The Lightning Carrier concept demonstration shows that Tripoli and other amphibious assault ships are capable of operating as dedicated fixed-wing platforms when needed.
Taken on Apr. 7, 2022 the photos in this post feature USS Tripoli (LHA-7), an American-class amphibious assault ship, returning to port at Naval Amphibious Base Coronado, California. The Tripoli supported the launch of 20 F-35B Lightning II jets from Marine Fighter Attack Squadrons 211 and 225, Marine Aircraft Group 13, 3rd Marine Aircraft Wing, both based at Yuma Marine Corps Air Station, Ariz. – and to Marine Operational Test and Evaluation Squadron 1, based at Yuma and New River, N.C., as part of the US Marine Corps’ Lightning Carrier concept demonstration.
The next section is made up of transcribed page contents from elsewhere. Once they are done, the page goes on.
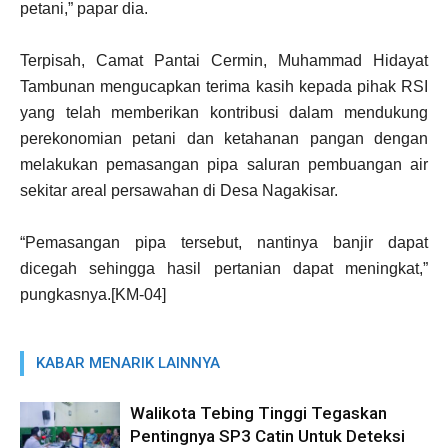
petani,” papar dia.
Terpisah, Camat Pantai Cermin, Muhammad Hidayat
Tambunan mengucapkan terima kasih kepada pihak RSI
yang telah memberikan kontribusi dalam mendukung
perekonomian petani dan ketahanan pangan dengan
melakukan pemasangan pipa saluran pembuangan air
sekitar areal persawahan di Desa Nagakisar.
“Pemasangan pipa tersebut, nantinya banjir dapat
dicegah sehingga hasil pertanian dapat meningkat,”
pungkasnya.[KM-04]
KABAR MENARIK LAINNYA
Walikota Tebing Tinggi Tegaskan
Pentingnya SP3 Catin Untuk Deteksi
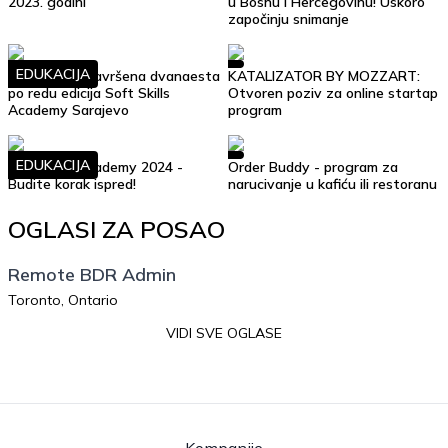
2023. godini
u Bosnu i Hercegovinu! Uskoro
započinju snimanje
EDUKACIJA
Uspješno je završena dvanaesta
KATALIZATOR BY MOZZART:
po redu edicija Soft Skills
Otvoren poziv za online startap
Academy Sarajevo
program
EDUKACIJA
Soft Skills Academy 2024 -
Order Buddy - program za
Budite korak ispred!
narucivanje u kafiću ili restoranu
OGLASI ZA POSAO
Remote BDR Admin
Toronto, Ontario
VIDI SVE OGLASE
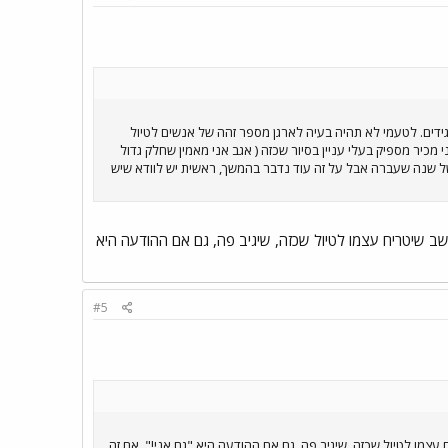
גידים. לטעמי לא תהיה בעיה לארגן מספר זהה של אנשים לטיול
 מכיר מספיק בעלי עניין בסיור שכזה ( אגב אני מאמין שחלק גדול
ל שנה שעברה אבל על זה עוד נדבר בהמשך, ראשית יש לוודא שיש
שב שיטריח עצמו לטיול שכזה, שיגיב פה, גם אם ההודעה היא
#5
עצמו לטיול שכזה, שיגיב פה, גם אם ההודעה היא "גם אני!". אם זה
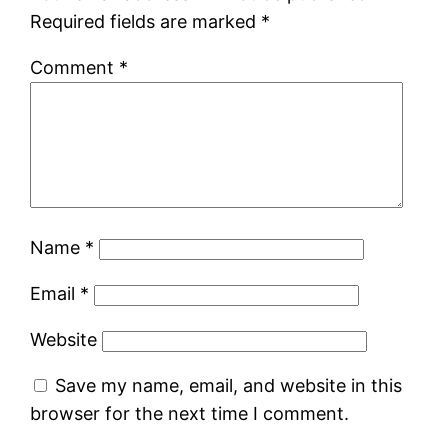
Required fields are marked
*
Comment
*
Name
*
Email
*
Website
Save my name, email, and website in this
browser for the next time I comment.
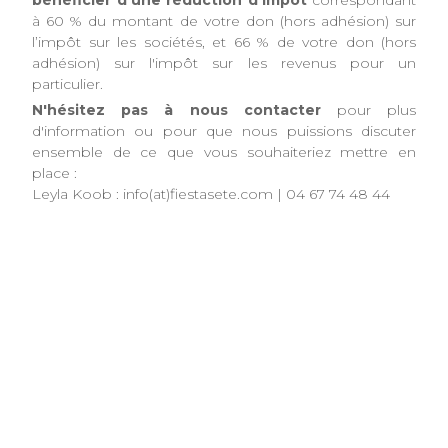
compétence, ou financier, et il vous permet de
bénéficier d’une réduction d’impôt
correspondant
à 60 % du montant de votre don (hors adhésion) sur
l’impôt sur les sociétés, et 66 % de votre don (hors
adhésion) sur l'impôt sur les revenus pour un
particulier.
N'hésitez pas à nous contacter
pour plus
d'information ou pour que nous puissions discuter
ensemble de ce que vous souhaiteriez mettre en
place :
Leyla Koob : info(at)fiestasete.com | 04 67 74 48 44
Cliquer ici pour acheter des billets / Click here to buy
tickets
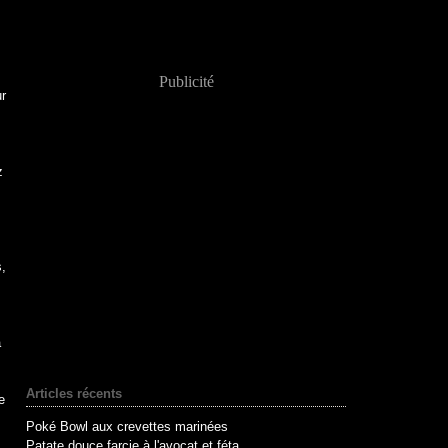
Publicité
r
z
s,
a
Articles récents
e
Poké Bowl aux crevettes marinées
Patate douce farcie à l'avocat et féta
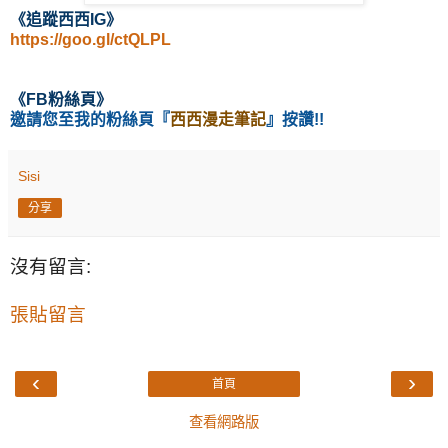
《
追蹤西西IG
》
https://goo.gl/ctQLPL
《
FB粉絲頁
》
邀請您至我的粉絲頁
『
西西漫走筆記
』按讚!!
Sisi
分享
沒有留言:
張貼留言
‹
›
首頁
查看網路版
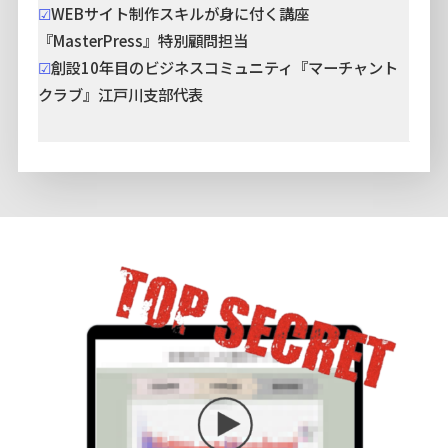
☑︎
WEBサイト制作スキルが身に付く講座
『MasterPress』特別顧問担当
☑︎
創設10年目のビジネスコミュニティ『マーチャント
クラブ』江戸川支部代表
The Lightning Carrier concept demonstration shows that Tripoli and other amphibious assault ships are capable of operating as dedicated fixed-wing platforms when needed, capable of bringing fifth generation short takeoff/vertical landing aircraft wherever they are required.
The concept takes a page from history. In the invasion of Iraq in March 2003, amphibious assault ship USS Bataan (LHD-5) and USS Bonhomme Richard (LHD-6) were dubbed the “Harrier carriers,” each supporting two squadrons of AV-8B Harrier attack jets for Commander Task Force 51 as U.S. and combined forces pushed toward Baghdad. The ships at the time typically had a detachment of Harriers among an aircraft mix composed largely of Marine Corps helicopters.
The Navy’s nine amphibious assault ships primarily carry helicopters and tiltrotors along with half a dozen vertical takeoff jets. But with 20 of the new stealth jets aboard, an amphibious ship becomes a mini aircraft carrier.
According to Times of San Diego, at 20 F-35B Lightning II jets, the Tripoli has a smaller complement than the 85 to 90 aircraft carried by a nuclear-powered Nimitiz-class supercarrier, but almost as many jets as on Chinese carriers.
As already reported, questions remain how the Lightning Carrier concept will operate in the fleet without a capability to tank F-35Bs organically or without airborne early warning aircraft like the E-2D Advanced Hawkeye aboard. According to USNI News there is set to be broader testing with the concept later this year.
Not only is the F-35B the most versatile and technologically advanced aircraft in the skies today, it will also be replacing three legacy Marine Corps platforms; the AV-8B Harrier, the F/A-18 Hornet, and the (already retired) EA-6B Prowler.
The Marine Corps’ version of the Lightning II was designed to be a short take-off and vertical landing aircraft, or STOVL. This function allows the aircraft to use expeditionary airfields to refuel and reload, which can be established anywhere.